Women on Top
A few brief questions for you: Do you work for a company run by
a woman? If she has children, does she take flextime? Is that tolerated
or encouraged in your office? Who represents you in Congress? Any
of them women?
My guess is most, if not all, of your answers were negative. That's
Peggy Orenstein found after spending four years interviewing some
200 women. The result, her new book Flux: Women on Sex, Work, Love,
Kids and Life in a Half-Changed World (Doubleday, $25), examines
the state of women's lives three decades into the feminist movement.
"Beneath a boundless optimism lies a sneaking suspicion that the rhetoric
of 'choices' is in part a con job," she writes, "disguising impossible
dilemmas as matters of personal preference. [Women] see 'choices'
threatening to morph into cruel tradeoffs: double binds that could
ultimately trap them in the narrow roles they're expected to escape."
Orenstein weaves her research into a series of engaging profiles.
One subject, Mira Brodie, is a tough 26-year-old primed to conquer
corporate America.

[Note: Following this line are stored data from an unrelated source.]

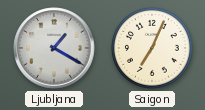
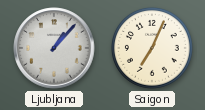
Ljubljana: 1:20 -> 1:07
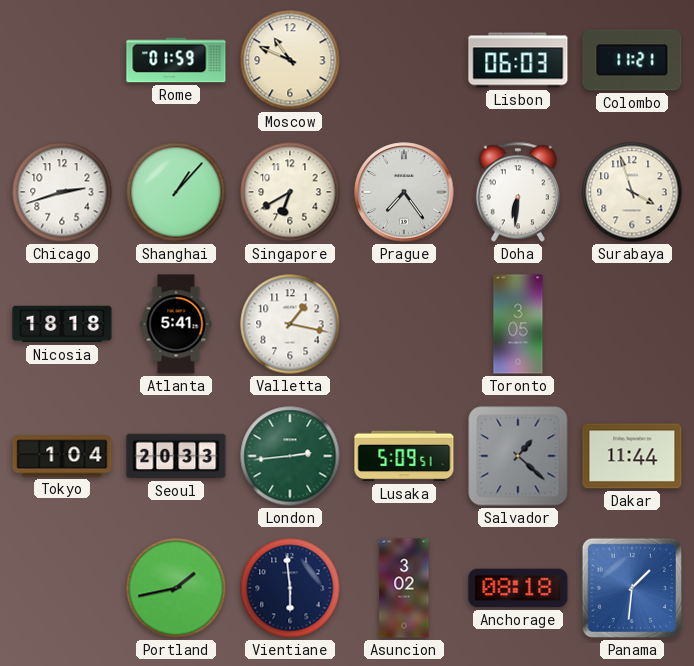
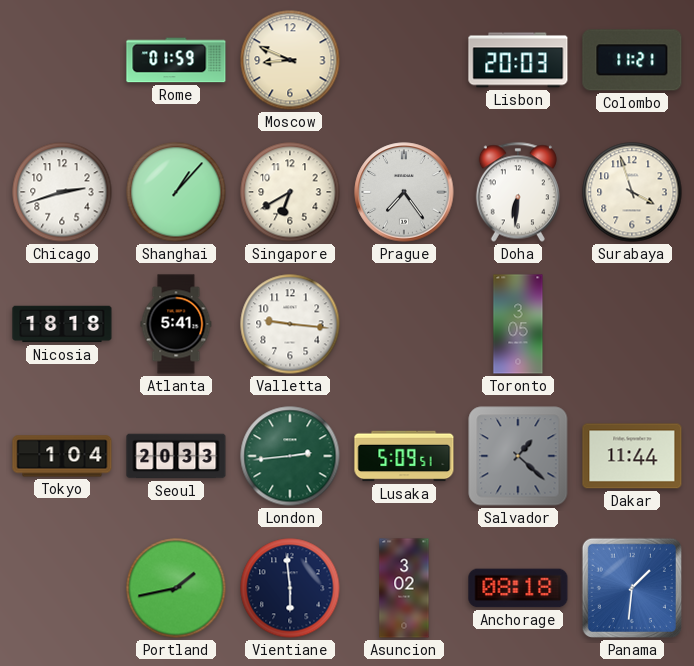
Moscow: 10:49 -> 8:49
Lisbon: 06:03 -> 20:03
Valletta: 1:17 -> 9:16
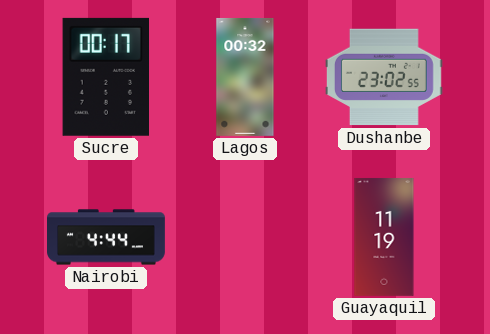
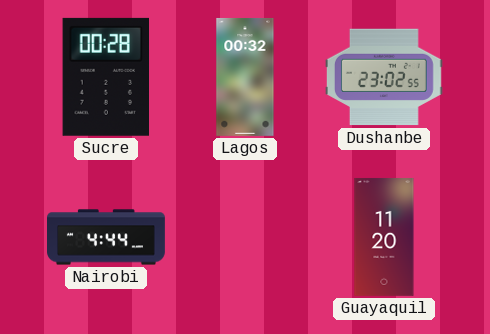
Sucre: 00:17 -> 00:28
Guayaquil: 11:19 -> 11:20
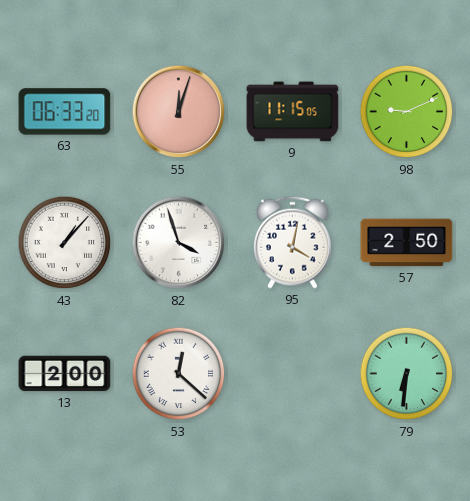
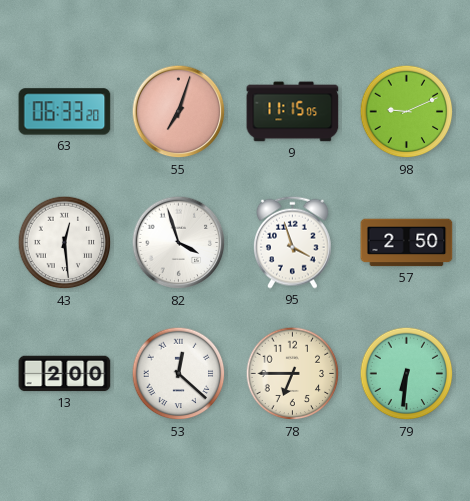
55: 12:03 -> 7:03
43: 1:07 -> 12:29
95: 4:02 -> 3:57
78: none -> 6:45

She knows she must play by the boys' rules to
advance at her high-finance job. Like her male co-workers, she values
aggressiveness and assertiveness. But too much aggression ricochets
into a typical female stereotype. "I'm the power hungry bitch,"
Brodie says. "People think I'm unapproachable. I don't exude those
'Come on in, hang out' vibes."
In evidence of the double standard, Brodie says many of her women
friends take off their wedding rings before job interviews. "[Companies]
are not sure if you're looking for a job for a year or two before
you become pregnant," she says. Brodie's right. A 1996 survey of
corporations found that women with children were considered less
committed to their work by their bosses.